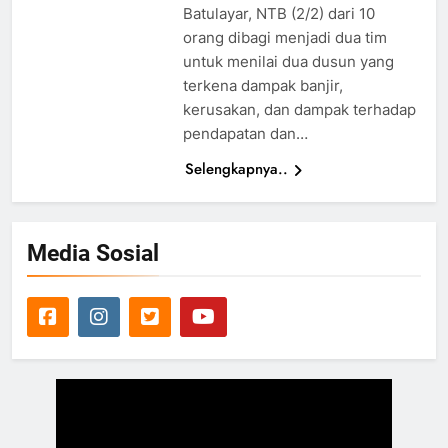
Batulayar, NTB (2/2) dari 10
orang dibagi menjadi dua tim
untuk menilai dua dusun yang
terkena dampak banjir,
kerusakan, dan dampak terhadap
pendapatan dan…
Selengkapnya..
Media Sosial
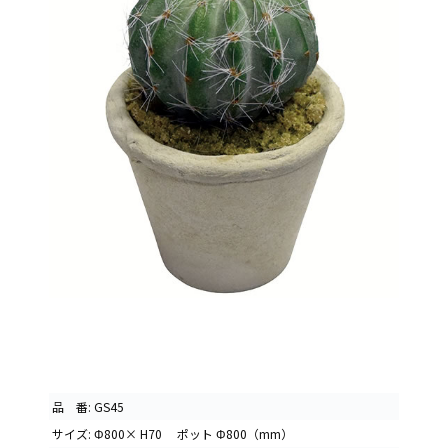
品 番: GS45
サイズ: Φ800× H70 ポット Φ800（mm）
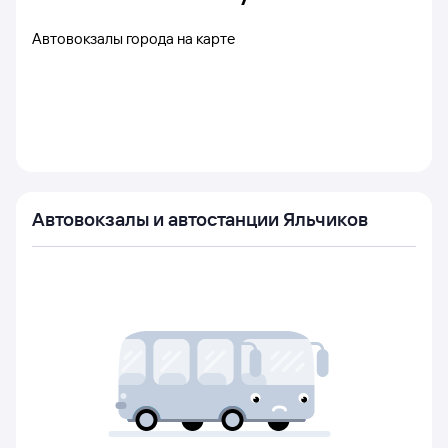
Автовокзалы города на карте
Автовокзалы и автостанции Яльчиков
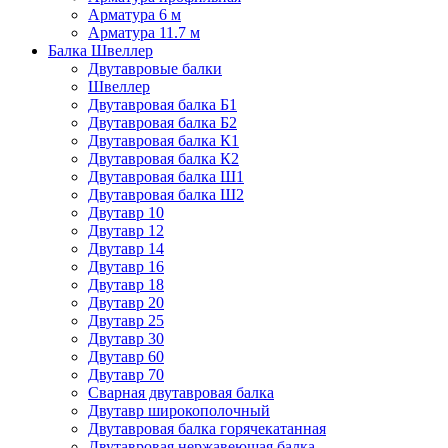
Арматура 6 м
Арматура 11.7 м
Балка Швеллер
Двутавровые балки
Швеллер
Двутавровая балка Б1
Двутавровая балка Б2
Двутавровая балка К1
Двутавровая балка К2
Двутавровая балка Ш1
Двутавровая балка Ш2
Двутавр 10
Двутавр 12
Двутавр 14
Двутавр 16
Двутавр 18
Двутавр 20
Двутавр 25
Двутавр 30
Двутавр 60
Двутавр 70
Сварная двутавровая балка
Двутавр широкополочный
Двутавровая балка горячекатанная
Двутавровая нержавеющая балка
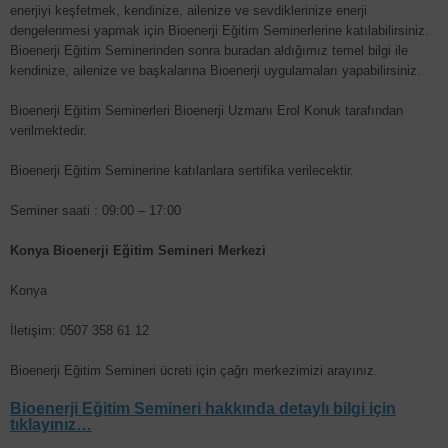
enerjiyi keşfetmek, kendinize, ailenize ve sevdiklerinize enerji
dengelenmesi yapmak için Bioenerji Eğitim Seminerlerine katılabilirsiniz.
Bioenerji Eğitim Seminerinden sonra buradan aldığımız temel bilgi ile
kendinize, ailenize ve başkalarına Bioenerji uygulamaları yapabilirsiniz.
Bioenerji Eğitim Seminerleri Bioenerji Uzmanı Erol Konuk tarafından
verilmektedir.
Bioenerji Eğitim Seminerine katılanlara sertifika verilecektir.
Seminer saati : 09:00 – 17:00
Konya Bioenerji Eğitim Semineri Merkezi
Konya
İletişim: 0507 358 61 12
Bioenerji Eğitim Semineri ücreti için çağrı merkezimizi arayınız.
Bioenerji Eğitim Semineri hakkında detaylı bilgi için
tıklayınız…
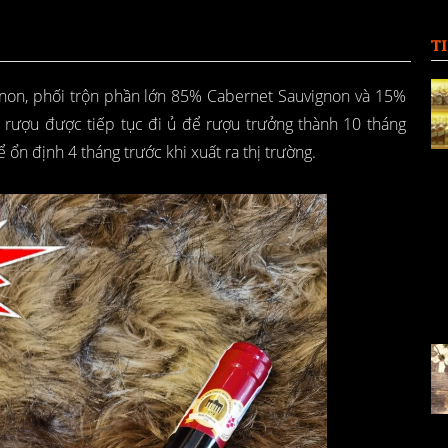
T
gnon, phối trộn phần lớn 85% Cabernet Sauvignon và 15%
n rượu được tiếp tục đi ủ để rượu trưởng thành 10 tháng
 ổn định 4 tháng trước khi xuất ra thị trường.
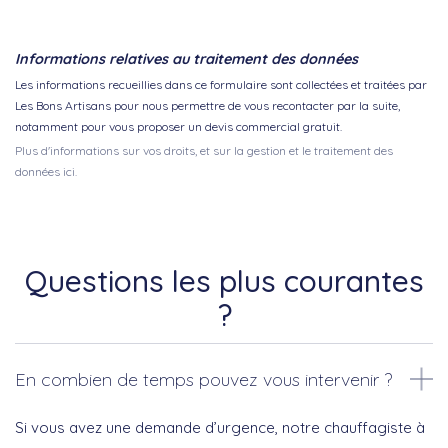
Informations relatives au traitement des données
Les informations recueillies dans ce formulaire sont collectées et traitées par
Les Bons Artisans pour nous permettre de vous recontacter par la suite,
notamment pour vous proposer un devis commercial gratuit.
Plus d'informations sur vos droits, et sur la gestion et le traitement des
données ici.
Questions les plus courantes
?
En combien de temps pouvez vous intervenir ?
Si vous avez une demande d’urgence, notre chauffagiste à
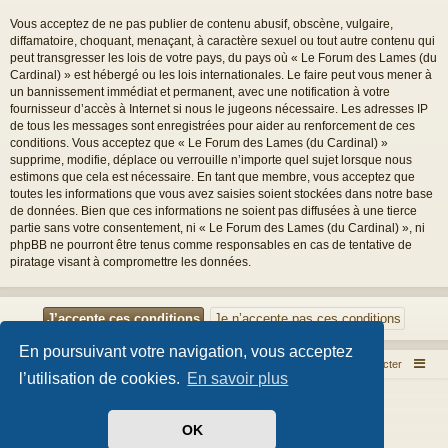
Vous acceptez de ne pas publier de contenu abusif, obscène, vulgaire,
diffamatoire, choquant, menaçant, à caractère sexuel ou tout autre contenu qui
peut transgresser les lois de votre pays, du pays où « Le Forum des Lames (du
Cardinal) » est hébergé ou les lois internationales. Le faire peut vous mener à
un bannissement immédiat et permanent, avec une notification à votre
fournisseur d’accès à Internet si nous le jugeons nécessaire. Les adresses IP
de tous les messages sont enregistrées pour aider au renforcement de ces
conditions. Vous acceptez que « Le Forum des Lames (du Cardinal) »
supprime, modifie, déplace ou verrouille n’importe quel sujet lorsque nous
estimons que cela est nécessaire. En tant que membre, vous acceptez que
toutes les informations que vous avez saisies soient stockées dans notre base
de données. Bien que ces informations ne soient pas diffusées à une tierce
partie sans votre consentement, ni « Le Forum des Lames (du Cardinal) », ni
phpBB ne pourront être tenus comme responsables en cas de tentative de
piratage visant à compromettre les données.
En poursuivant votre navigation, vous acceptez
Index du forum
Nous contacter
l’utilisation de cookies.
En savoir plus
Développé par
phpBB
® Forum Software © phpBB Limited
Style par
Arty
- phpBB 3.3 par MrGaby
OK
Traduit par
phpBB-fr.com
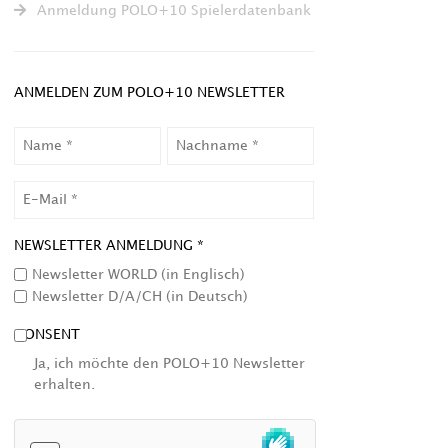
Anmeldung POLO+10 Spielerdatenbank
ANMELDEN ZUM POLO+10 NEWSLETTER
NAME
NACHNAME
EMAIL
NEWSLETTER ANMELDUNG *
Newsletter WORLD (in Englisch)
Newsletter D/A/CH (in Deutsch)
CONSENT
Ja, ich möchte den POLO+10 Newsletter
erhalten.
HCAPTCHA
┄┄┄┄┄┄┄┄┄┄┄┄┄┄┄┄┄┄┄┄
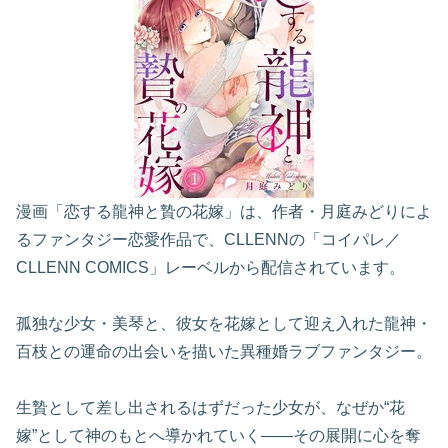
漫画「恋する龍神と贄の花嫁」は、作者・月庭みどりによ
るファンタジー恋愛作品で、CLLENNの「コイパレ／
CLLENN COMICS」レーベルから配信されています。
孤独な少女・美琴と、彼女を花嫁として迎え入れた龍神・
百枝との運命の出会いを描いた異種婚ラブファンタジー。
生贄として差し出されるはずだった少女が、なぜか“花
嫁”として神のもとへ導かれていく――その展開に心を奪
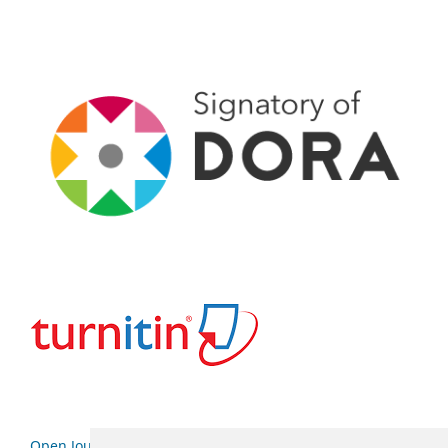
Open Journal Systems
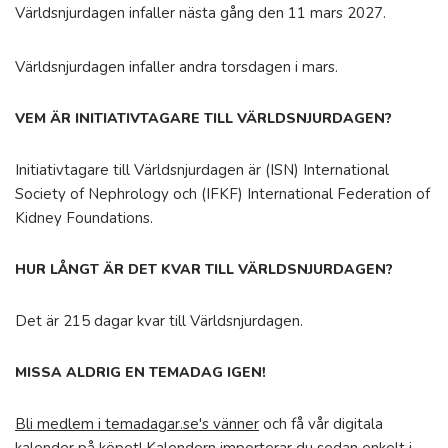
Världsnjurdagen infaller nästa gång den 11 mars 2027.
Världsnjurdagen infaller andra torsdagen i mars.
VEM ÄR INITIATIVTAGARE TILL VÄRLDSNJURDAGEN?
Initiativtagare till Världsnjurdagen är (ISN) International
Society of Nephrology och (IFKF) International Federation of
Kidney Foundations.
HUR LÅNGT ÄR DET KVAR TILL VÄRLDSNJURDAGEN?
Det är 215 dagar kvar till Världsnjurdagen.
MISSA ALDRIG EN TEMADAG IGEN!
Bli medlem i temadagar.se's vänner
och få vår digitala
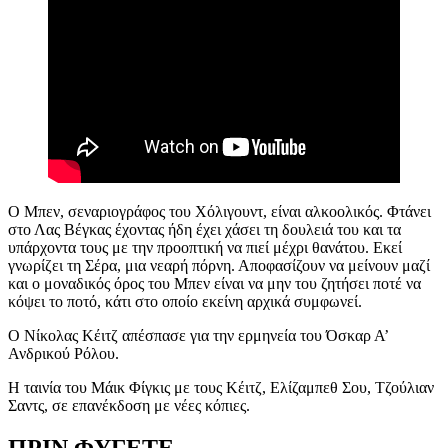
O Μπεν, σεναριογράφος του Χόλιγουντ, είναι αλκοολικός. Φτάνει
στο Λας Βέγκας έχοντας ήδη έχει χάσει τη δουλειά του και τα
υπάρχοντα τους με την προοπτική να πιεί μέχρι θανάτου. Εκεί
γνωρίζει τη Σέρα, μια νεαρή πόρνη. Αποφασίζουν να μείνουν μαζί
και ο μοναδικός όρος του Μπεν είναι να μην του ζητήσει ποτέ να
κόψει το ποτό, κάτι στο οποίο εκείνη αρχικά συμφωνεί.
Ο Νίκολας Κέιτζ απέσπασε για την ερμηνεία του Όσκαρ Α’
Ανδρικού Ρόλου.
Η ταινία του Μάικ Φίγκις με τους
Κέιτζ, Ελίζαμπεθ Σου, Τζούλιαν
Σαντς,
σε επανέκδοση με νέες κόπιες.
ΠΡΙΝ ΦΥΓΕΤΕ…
┄┄┄┄┄┄┄┄┄┄┄┄┄┄┄┄┄┄┄┄
## Aim of the exercise
For the listing above, print only the lines starting at the line containing "γνωρίζει τη Σέρα, μια" and ending at the line containing "Ανδρικού Ρόλου.", exactly, both included.

## Answer box
γνωρίζει τη Σέρα, μια νεαρή πόρνη. Αποφασίζουν να μείνουν μαζί
και ο μοναδικός όρος του Μπεν είναι να μην του ζητήσει ποτέ να
κόψει το ποτό, κάτι στο οποίο εκείνη αρχικά συμφωνεί.
Ο Νίκολας Κέιτζ απέσπασε για την ερμηνεία του Όσκαρ Α’
Ανδρικού Ρόλου.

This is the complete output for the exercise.